In this context, a quality bee product, according to Lazo, is a product that doesn’t contain any pesticides or chemicals that are harmful for human health, but also for the nature and for the environment.
And in order to get to high quality products, he believes that both farmers and beekeepers should join forces in using sustainable practices.
“If farmers are careful at what time they spray the pesticides, which is of special importance to the beekeepers for the spraying not to be done when the plants are in blossom, this will be very beneficial for us. In turn, we, the beekeepers, will contribute for their blossoms to be pollinated in a natural way and their yields to be greater. This way we can all have better yields, both in terms of quality and economical benefit,” says Lazo.
However, sustainability efforts of both beekeepers and farmers are often challenged by climate change. Lazo admits that every segment of agriculture in North Macedonia, including beekeeping, is affected by climate change.
“There are lot of problems related to climate change. The seasons are blurred. Before, there were more humid periods that are very important for the beekeepers, there were rainfalls, and now, all of these periods are very short. Ahead of us are prolonged droughts and if there is no vegetation in our surroundings this is a big problem for us and our bee families,” says Lazo.
For him, this situation can also be a lens for thinking about personal choices and behaviours.
“There is lack of connection of the people with the nature, lack of respect towards the nature. I would like to appeal to everyone to reduce any impact on her and to leave nature to work on her own. Perhaps like that we will be able to solve all these problems such as climate change, caused by human activity and impact on nature. But if we continue to affect nature artificially, I don’t think that we can achieve a good result because after all, nature is nature, and there is nothing more powerful than that!,” concludes Lazo.
But no individual can live a “sustainable” life on their own. Sustainability is a collective endeavour and Lazo is aware that a long-term strategy by the competent state institutions is needed.

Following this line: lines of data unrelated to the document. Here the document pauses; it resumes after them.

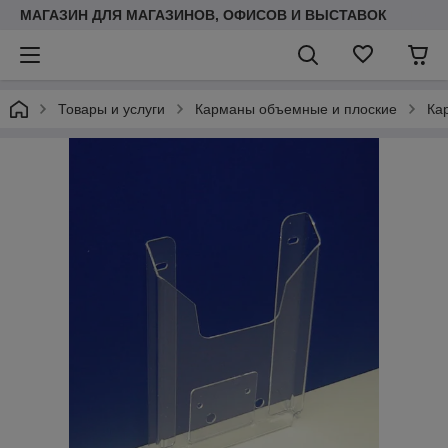
МАГАЗИН ДЛЯ МАГАЗИНОВ, ОФИСОВ И ВЫСТАВОК
Товары и услуги
Карманы объемные и плоские
Ка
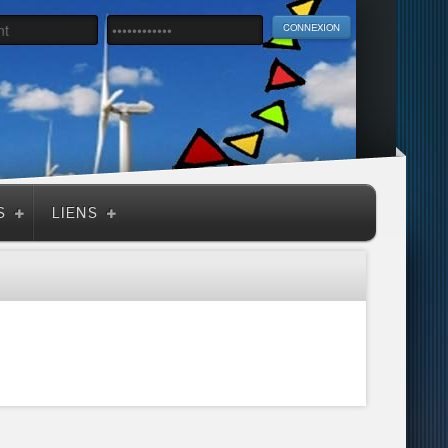
S
LIENS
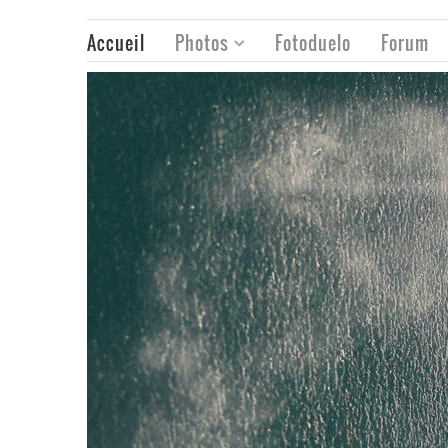
Accueil
Photos
Fotoduelo
Forum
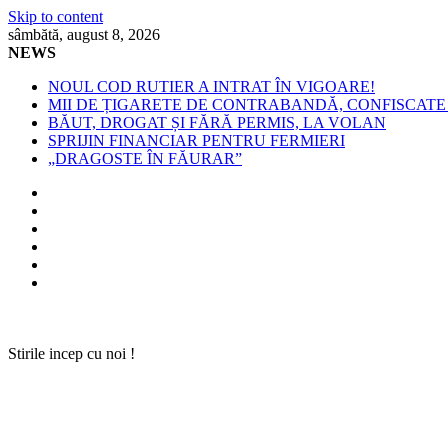
Skip to content
sâmbătă, august 8, 2026
NEWS
NOUL COD RUTIER A INTRAT ÎN VIGOARE!
MII DE ȚIGARETE DE CONTRABANDĂ, CONFISCATE 
BĂUT, DROGAT ȘI FĂRĂ PERMIS, LA VOLAN
SPRIJIN FINANCIAR PENTRU FERMIERI
„DRAGOSTE ÎN FĂURAR”
Stirile incep cu noi !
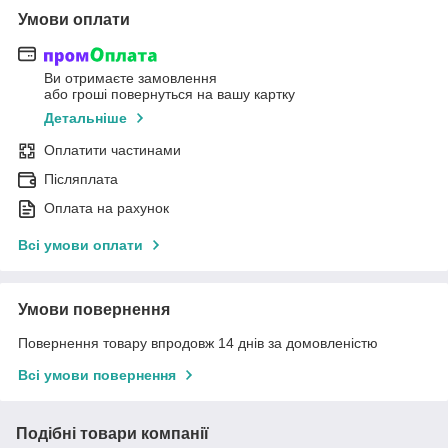
Умови оплати
Ви отримаєте замовлення
або гроші повернуться на вашу картку
Детальніше
Оплатити частинами
Післяплата
Оплата на рахунок
Всі умови оплати
Умови повернення
Повернення товару впродовж 14 днів за домовленістю
Всі умови повернення
Подібні товари компанії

“We only need vision, plan and action! You may create a successful business, but for something greater, support is needed from the institutions or the state,” he says.
He explains that beekeeping seeks lot of knowledge, commitment and sacrifice. Also, it takes time for the investment to be returned, usually in 3 to 5 years.

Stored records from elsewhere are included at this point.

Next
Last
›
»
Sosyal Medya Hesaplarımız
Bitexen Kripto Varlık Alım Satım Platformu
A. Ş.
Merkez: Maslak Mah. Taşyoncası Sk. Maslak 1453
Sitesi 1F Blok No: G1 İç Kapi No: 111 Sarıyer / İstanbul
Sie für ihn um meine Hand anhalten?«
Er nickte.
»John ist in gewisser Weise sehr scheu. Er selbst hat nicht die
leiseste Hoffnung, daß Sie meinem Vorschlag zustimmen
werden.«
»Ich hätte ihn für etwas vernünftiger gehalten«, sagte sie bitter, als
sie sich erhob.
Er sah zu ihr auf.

“I hope for an improved livelihood, but in the long run. With continuing investments,” he says, adding that in this context there are two ways of seeing the beekeeping: through the prism of love and through the prism of economic benefit. And his approach is maybe slower but is all about love towards the bees and the beekeeping.
His next big step is obtaining the certificate for sustainable honey production from Meden Istok and selling his honey under this brand.

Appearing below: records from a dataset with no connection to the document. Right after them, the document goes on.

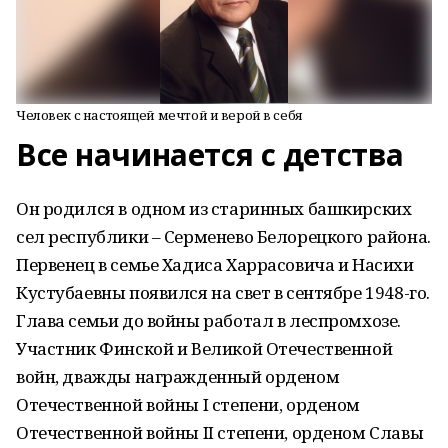
Человек с настоящей мечтой и верой в себя
Все начинается с детства
Он родился в одном из старинных башкирских
сел республики – Серменево Белорецкого района.
Первенец в семье Хадиса Харрасовича и Насихи
Кустубаевны появился на свет в сентябре 1948-го.
Глава семьи до войны работал в лес­промхозе.
Участник Финской и Великой Отечественной
войн, дважды награжденный орденом
Отечественной войны I степени, орденом
Отечественной войны II степени, орденом Славы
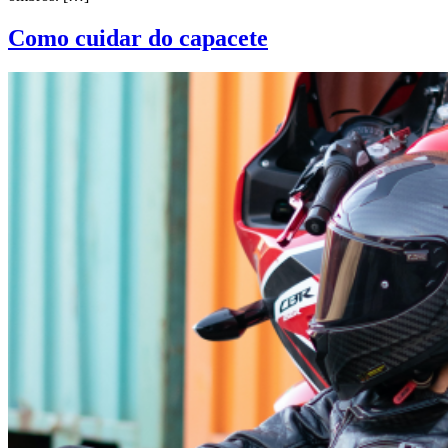
Como cuidar do capacete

In this context, We Effect’s partner organisation NFF and its association Meden Istok are trying to strengthen the beekeeping activities as a collective endeavour, among other things by enabling young people to scale up their honey production and provide them with a wider platform on which to market and sell their honey.
The project also has a potential to reduce migration of young people both in the country’s capital and in Western Europe, by showing that investing in beekeeping can generate real income.
“We need to be visionaries and to try and create something here as opposed to all of us trying to get away from here. Let’s offer added value on the market, show good results in capitalism, good quality, and let’s try to make a better tomorrow for everyone. Because there is no place like home and the best place to be is always – home!”